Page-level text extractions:
'''

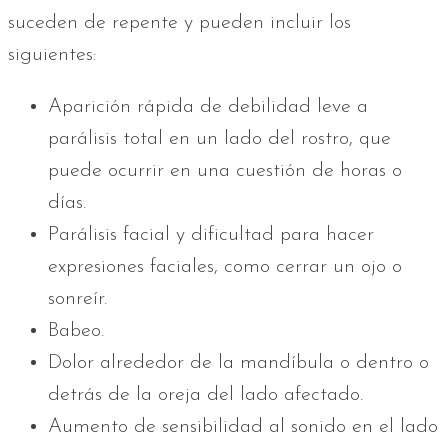
suceden de repente y pueden incluir los
siguientes:
Aparición rápida de debilidad leve a
parálisis total en un lado del rostro, que
puede ocurrir en una cuestión de horas o
días.
Parálisis facial y dificultad para hacer
expresiones faciales, como cerrar un ojo o
sonreír.
Babeo.
Dolor alrededor de la mandíbula o dentro o
detrás de la oreja del lado afectado.
Aumento de sensibilidad al sonido en el lado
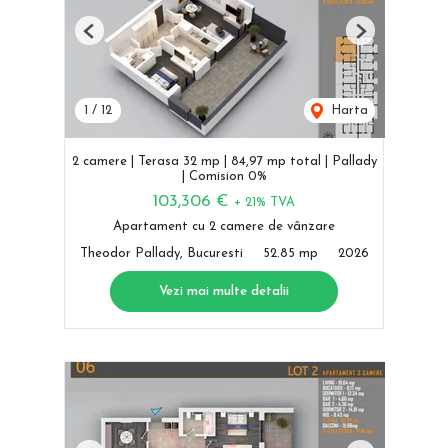
Previous
Next
1
/
12
Harta
2 camere | Terasa 32 mp | 84,97 mp total | Pallady
| Comision 0%
103,306 €
+ 21% TVA
Apartament cu 2 camere de vânzare
Theodor Pallady, Bucuresti
52.85 mp
2026
Vezi mai multe detalii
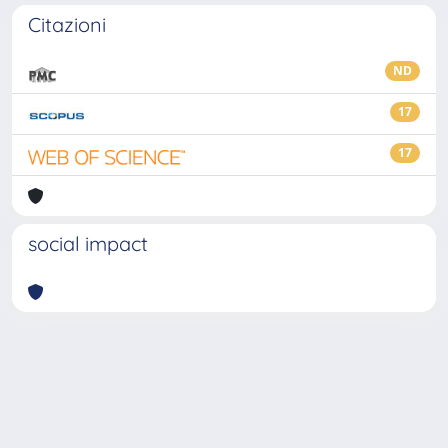
Citazioni
ND
17
17
social impact
Powered by
IRIS
-
about IRIS
-
Utilizzo dei cookie
-
Privacy
Copyright © 2026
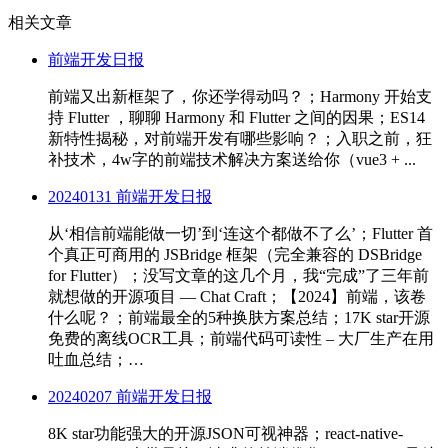
相关文章
前端开发日报
前端又出新框架了，你还学得动吗？；Harmony 开始支
持 Flutter ，聊聊 Harmony 和 Flutter 之间的因果；ES14
新特性揭秘，对前端开发有哪些影响？；入职之前，狂
补技术，4w字的前端技术解决方案送给你（vue3 + ...
20240131 前端开发日报
从‘相信前端能做一切’到‘连这个都做不了么’；Flutter 首
个真正可商用的 JSBridge 框架（完全兼容的 DSBridge
for Flutter）；没写文章的这几个月，我“完成”了三年前
就想做的开源项目 — Chat Craft；【2024】前端，该卷
什么呢？；前端最全的5种换肤方案总结；17K star开源
免费的离线OCR工具；前端代码可读性 – 大厂生产在用
吐血总结；…
20240207 前端开发日报
8K star功能强大的开源JSON可视神器；react-native-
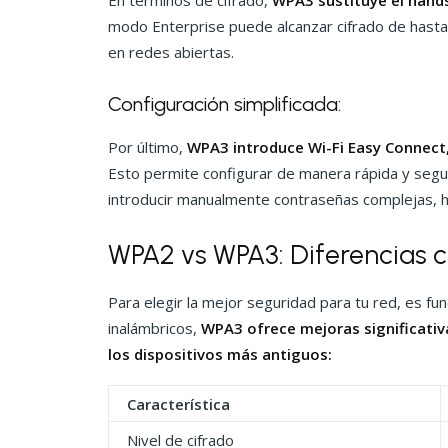
En términos de cifrado,
WPA3 sustituye el hand
modo Enterprise puede alcanzar cifrado de hasta 
en redes abiertas.
Configuración simplificada:
Por último,
WPA3 introduce Wi-Fi Easy Connect
Esto permite configurar de manera rápida y segur
introducir manualmente contraseñas complejas, h
WPA2 vs WPA3: Diferencias c
Para elegir la mejor seguridad para tu red, es 
inalámbricos,
WPA3 ofrece mejoras significativ
los dispositivos más antiguos:
Característica
Nivel de cifrado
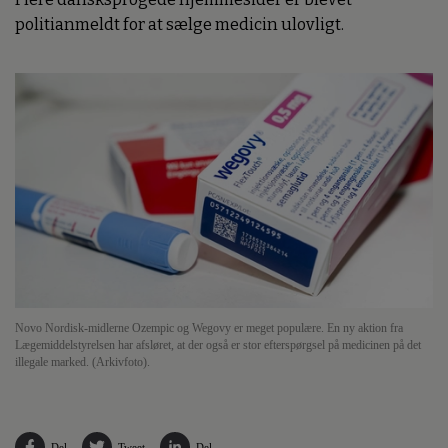
politianmeldt for at sælge medicin ulovligt.
Novo Nordisk-midlerne Ozempic og Wegovy er meget populære. En ny aktion fra
Lægemiddelstyrelsen har afsløret, at der også er stor efterspørgsel på medicinen på det
illegale marked. (Arkivfoto).
Del
Tweet
Del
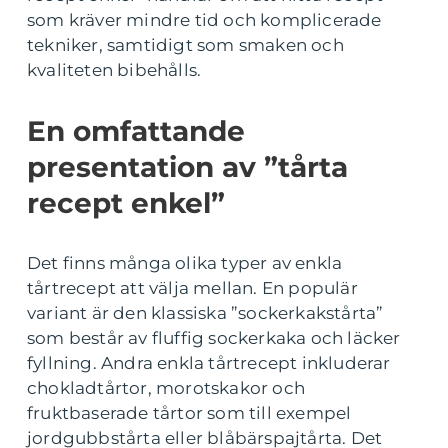
som kräver mindre tid och komplicerade
tekniker, samtidigt som smaken och
kvaliteten bibehålls.
En omfattande
presentation av ”tårta
recept enkel”
Det finns många olika typer av enkla
tårtrecept att välja mellan. En populär
variant är den klassiska ”sockerkakstårta”
som består av fluffig sockerkaka och läcker
fyllning. Andra enkla tårtrecept inkluderar
chokladtårtor, morotskakor och
fruktbaserade tårtor som till exempel
jordgubbstårta eller blåbärspajtårta. Det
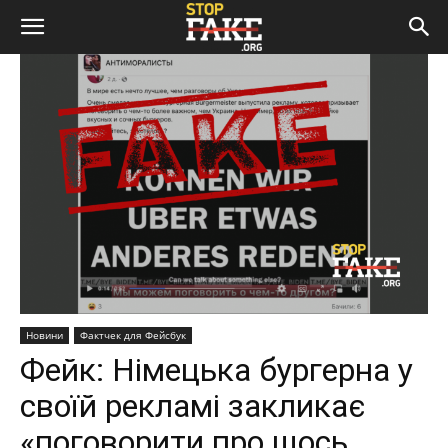
Новини
Фактчек для Фейсбук
Фейк: Німецька бургерна у
своїй рекламі закликає
«поговорити про щось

'''

GOAL OF THE EXERCISE: Your task is to reproduce every record exactly while omitting the pictures.

ANSWER TO THE PROBLEM:
suceden de repente y pueden incluir los
siguientes:
Aparición rápida de debilidad leve a
parálisis total en un lado del rostro, que
puede ocurrir en una cuestión de horas o
días.
Parálisis facial y dificultad para hacer
expresiones faciales, como cerrar un ojo o
sonreír.
Babeo.
Dolor alrededor de la mandíbula o dentro o
detrás de la oreja del lado afectado.
Aumento de sensibilidad al sonido en el lado
Previous
Next
1
/
12
Harta
2 camere | Terasa 32 mp | 84,97 mp total | Pallady
| Comision 0%
103,306 €
+ 21% TVA
Apartament cu 2 camere de vânzare
Theodor Pallady, Bucuresti
52.85 mp
2026
Vezi mai multe detalii
Citazioni
ND
17
17
social impact
Powered by
IRIS
-
about IRIS
-
Utilizzo dei cookie
-
Privacy
Copyright © 2026
相关文章
前端开发日报
前端又出新框架了，你还学得动吗？；Harmony 开始支
持 Flutter ，聊聊 Harmony 和 Flutter 之间的因果；ES14
新特性揭秘，对前端开发有哪些影响？；入职之前，狂
补技术，4w字的前端技术解决方案送给你（vue3 + ...
20240131 前端开发日报
从‘相信前端能做一切’到‘连这个都做不了么’；Flutter 首
个真正可商用的 JSBridge 框架（完全兼容的 DSBridge
for Flutter）；没写文章的这几个月，我“完成”了三年前
就想做的开源项目 — Chat Craft；【2024】前端，该卷
什么呢？；前端最全的5种换肤方案总结；17K star开源
免费的离线OCR工具；前端代码可读性 – 大厂生产在用
吐血总结；…
20240207 前端开发日报
8K star功能强大的开源JSON可视神器；react-native-
En términos de cifrado,
WPA3 sustituye el hand
modo Enterprise puede alcanzar cifrado de hasta 
en redes abiertas.
Configuración simplificada:
Por último,
WPA3 introduce Wi-Fi Easy Connect
Esto permite configurar de manera rápida y segur
introducir manualmente contraseñas complejas, h
WPA2 vs WPA3: Diferencias c
Para elegir la mejor seguridad para tu red, es 
inalámbricos,
WPA3 ofrece mejoras significativ
los dispositivos más antiguos:
Característica
Nivel de cifrado
politianmeldt for at sælge medicin ulovligt.
Novo Nordisk-midlerne Ozempic og Wegovy er meget populære. En ny aktion fra
Lægemiddelstyrelsen har afsløret, at der også er stor efterspørgsel på medicinen på det
illegale marked. (Arkivfoto).
Del
Tweet
Del
som kräver mindre tid och komplicerade
tekniker, samtidigt som smaken och
kvaliteten bibehålls.
En omfattande
presentation av ”tårta
recept enkel”
Det finns många olika typer av enkla
tårtrecept att välja mellan. En populär
variant är den klassiska ”sockerkakstårta”
som består av fluffig sockerkaka och läcker
fyllning. Andra enkla tårtrecept inkluderar
chokladtårtor, morotskakor och
fruktbaserade tårtor som till exempel
jordgubbstårta eller blåbärspajtårta. Det
Новини
Фактчек для Фейсбук
Фейк: Німецька бургерна у
своїй рекламі закликає
«поговорити про щось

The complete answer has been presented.